_WHAT YOU HAVE TO DO_: Leaving out the pictures, restate each record below word for word.
*** RECORDS SUPPLIED
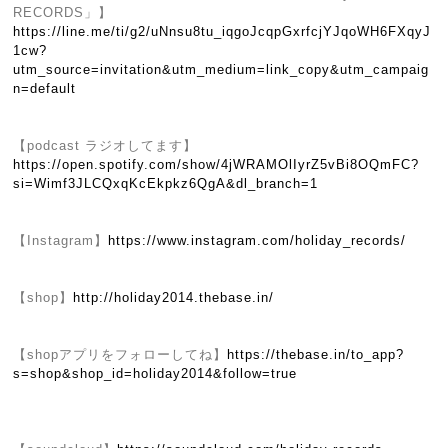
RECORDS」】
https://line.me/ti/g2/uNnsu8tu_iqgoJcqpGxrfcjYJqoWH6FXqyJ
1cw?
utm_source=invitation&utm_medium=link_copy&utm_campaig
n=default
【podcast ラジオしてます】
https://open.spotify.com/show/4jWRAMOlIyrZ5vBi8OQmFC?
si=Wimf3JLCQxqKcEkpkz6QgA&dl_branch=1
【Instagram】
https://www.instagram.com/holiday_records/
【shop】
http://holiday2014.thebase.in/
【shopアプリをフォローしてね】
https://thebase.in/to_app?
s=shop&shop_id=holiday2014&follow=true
******
_RESPONSE_:
RECORDS」】
https://line.me/ti/g2/uNnsu8tu_iqgoJcqpGxrfcjYJqoWH6FXqyJ
1cw?
utm_source=invitation&utm_medium=link_copy&utm_campaig
n=default
【podcast ラジオしてます】
https://open.spotify.com/show/4jWRAMOlIyrZ5vBi8OQmFC?
si=Wimf3JLCQxqKcEkpkz6QgA&dl_branch=1
【Instagram】
https://www.instagram.com/holiday_records/
【shop】
http://holiday2014.thebase.in/
【shopアプリをフォローしてね】
https://thebase.in/to_app?
s=shop&shop_id=holiday2014&follow=true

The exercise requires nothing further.